Como tal, cada sistema de IA é estritamente específico ao conceito no qual opera – não só em termos de função, como também da aplicação específica. Ou seja: nenhuma solução é plug-n-play, requerendo sempre um período de teste e aprendizagem com base nos dados específicos da organização e dos processos nos quais será integrada.

“A aprendizagem dos modelos deve ter supervisão. Tal como uma criança que vai aprendendo, damos liberdades para ir experimentando, mas observamos para o caso de ser necessário e corrigirmos, se assim tiver que ser”, conclui Guilherme Ramos Pereira.

Mesmo após a conclusão deste período de aprendizagem, quando a IA está suficientemente treinada e testada para poder operar autonomamente e com segurança, é importante compreender que nenhum sistema cognitivo terá o contexto para processar adequadamente 100% das situações com que se possa deparar, particularmente em aplicações de cariz mais complexo. Como tal, o responsável frisa ainda que é fundamental que exista espaço para que o humano interaja com os modelos criados, principalmente em situações novas ou de conflito do tipo “trolley problem”, de forma a validar e conduzir caminhos.

“É questionável o futuro dos princípios de ética, pois ao dar cada vez mais liberdade para que as máquinas aprendam ou tomem decisões de forma autónoma, significa que dessa aprendizagem a IA tem a capacidade de otimizar ou reescrever o seu código para um novo comportamento”, acautela. “Este deve ser algo que devemos questionar se é o caminho e o futuro que pretendemos. Cada componente de AI deve ter o seu propósito e contexto bem definido, pois devem ser estes a reger os limites de atuação e aprendizagem.”

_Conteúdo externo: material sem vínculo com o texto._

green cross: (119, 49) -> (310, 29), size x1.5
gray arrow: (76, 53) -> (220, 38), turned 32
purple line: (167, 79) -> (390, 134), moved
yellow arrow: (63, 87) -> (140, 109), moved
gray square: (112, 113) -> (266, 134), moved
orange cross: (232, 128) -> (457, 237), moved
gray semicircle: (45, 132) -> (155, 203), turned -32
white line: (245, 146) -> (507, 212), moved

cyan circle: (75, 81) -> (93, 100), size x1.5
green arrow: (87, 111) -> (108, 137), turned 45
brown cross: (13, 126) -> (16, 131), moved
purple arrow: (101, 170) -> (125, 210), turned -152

O que devem fazer as empresas?

Até ao lançamento de diretivas concretas, caberá às organizações garantir que os princípios aplicados na integração de IA nos seus processos não só salvaguarda a continuidade de negócio e o sucesso da implementação, como também o uso responsável destas tecnologias.

Para tal, é necessário estabelecer um conjunto de princípios orientadores – e apesar da definição exata de ética ser debatida há milénios, o consenso geral nas discussões em torno de inteligência artificial está na priorização da dignidade humana. Ou, nas palavras de Ricardo Almeida Silva, “os sistemas inteligentes devem ser concebidos e operados de forma compatível com a dignidade, direitos, liberdade humana e diversidade cultural”.

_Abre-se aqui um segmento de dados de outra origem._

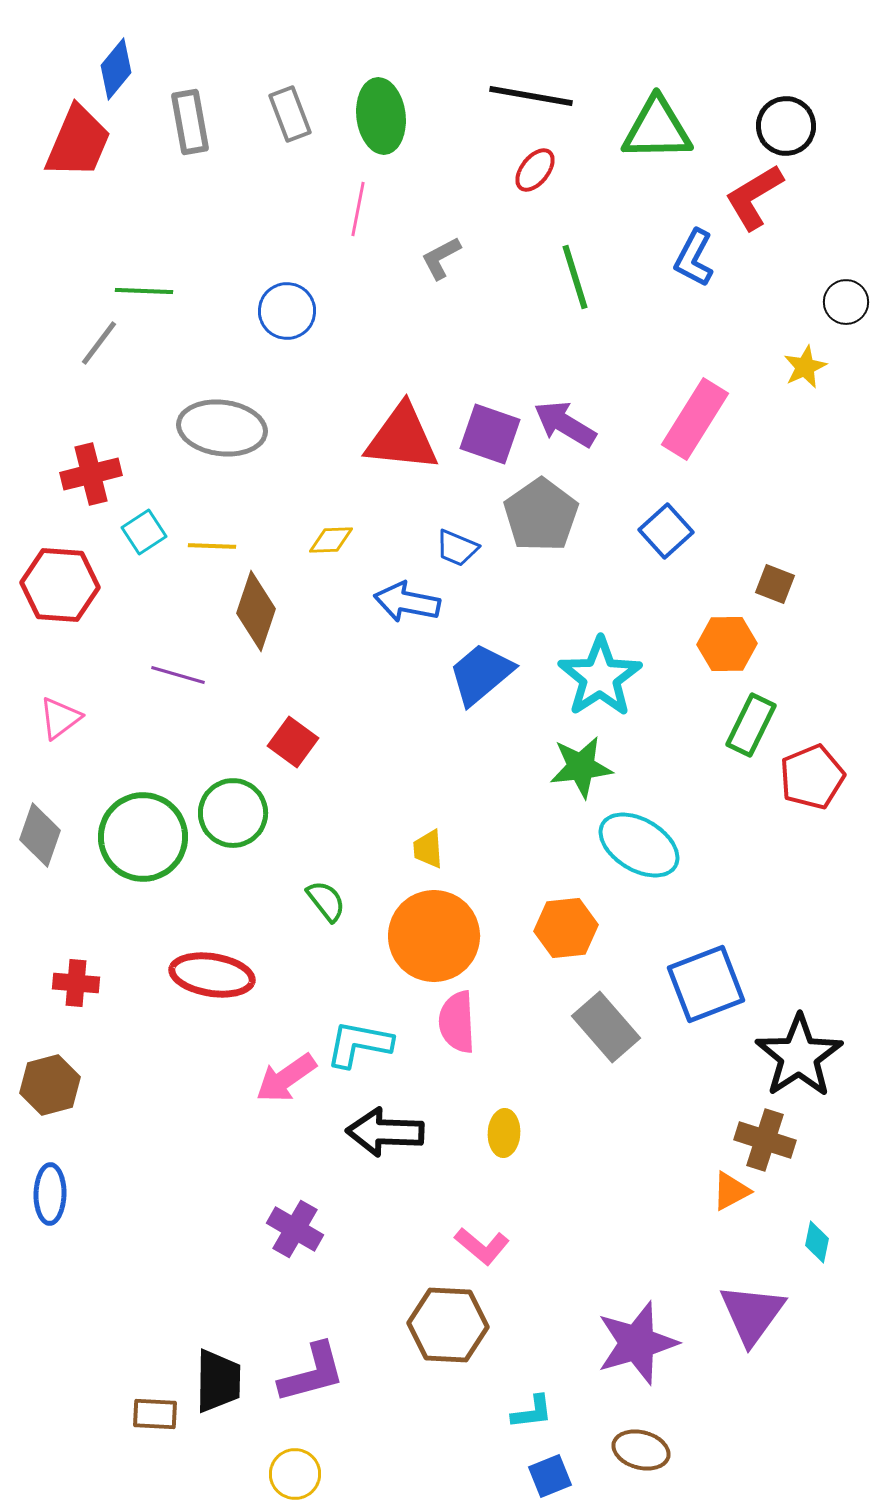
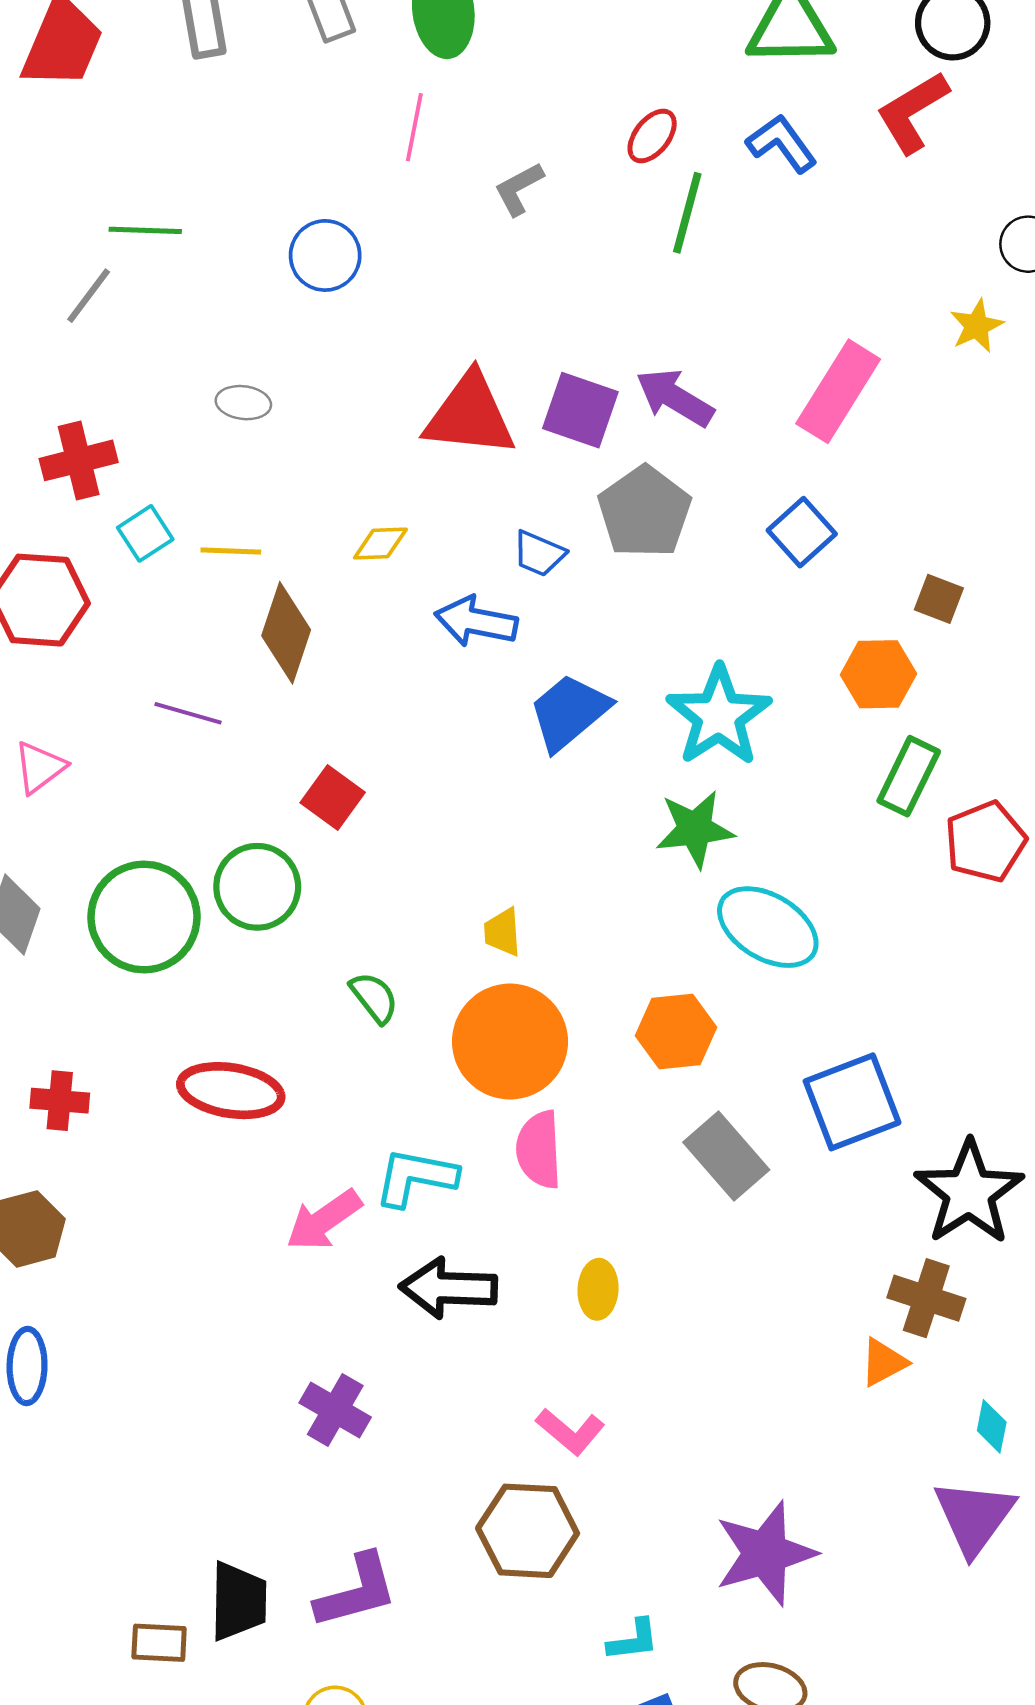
red ellipse: (535, 170) -> (652, 136), moved
blue L-shape: (694, 258) -> (782, 144), moved, turned 116
green line: (575, 277) -> (687, 213), turned 32
gray ellipse: (222, 428) -> (243, 403), size x0.5
purple triangle: (752, 1314) -> (974, 1517), moved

“Estes princípios fazem parte de uma lista mais alargada cujo objetivo é servir de base a uma criação e uso responsável da tecnologia inteligente, por forma a aumentar a capacidade e experiência humana sem causar eventos que possam expor a integridade ou a vivência na sua plenitude”, conclui.

Mas mesmo antes de sequer ser feita esta pergunta, alerta Guilherme Ramos Pereira, é necessário avaliar a necessidade para a implementação de IA, estabelecer objetivos e criar um roadmap que tenha em conta todas as variáveis envolvidas no potencial projeto:

“É preciso fazer muitas perguntas. Sejam experts de negócio ou data scientists os decisores que devem considerar os vários stakeholders, bem como uma consciente tomada de decisão sobre a ownership e responsabilização do asset de IA no contexto em questão”.

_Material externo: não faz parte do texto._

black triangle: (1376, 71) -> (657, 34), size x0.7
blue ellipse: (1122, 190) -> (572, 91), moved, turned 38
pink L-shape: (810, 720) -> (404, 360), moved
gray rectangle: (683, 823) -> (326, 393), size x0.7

Tal como acontece com o RGPD, outro princípio fundamental da aplicação responsável de inteligência artificial é o seu propósito, e a restrição do seu uso ao mesmo:

“O mero facto de questionarmos se pelo facto de podermos fazer algo o devemos mesmo fazer leva-nos a considerar vários fatores: o que pode acontecer de errado, como podemos confinar ao propósito, pois, a maioria das vezes, desrespeitar princípios éticos é quando se vai mais além do propósito definido”, refere Guilherme Ramos Pereira.

Segundo o responsável, a chave está na integração entre os processos com IA e os tradicionalmente mediados por intervenção humana, conseguindo assim “assegurar que o grau de confiança e conforto necessários, sobre decisões entre IA ou humana serão equiparadas ou melhoradas e pronta a escalar”, bem como mais facilmente analisar potenciais colisões entre os novos processos automáticos e os princípios pré-estabelecidos nos processos tradicionais.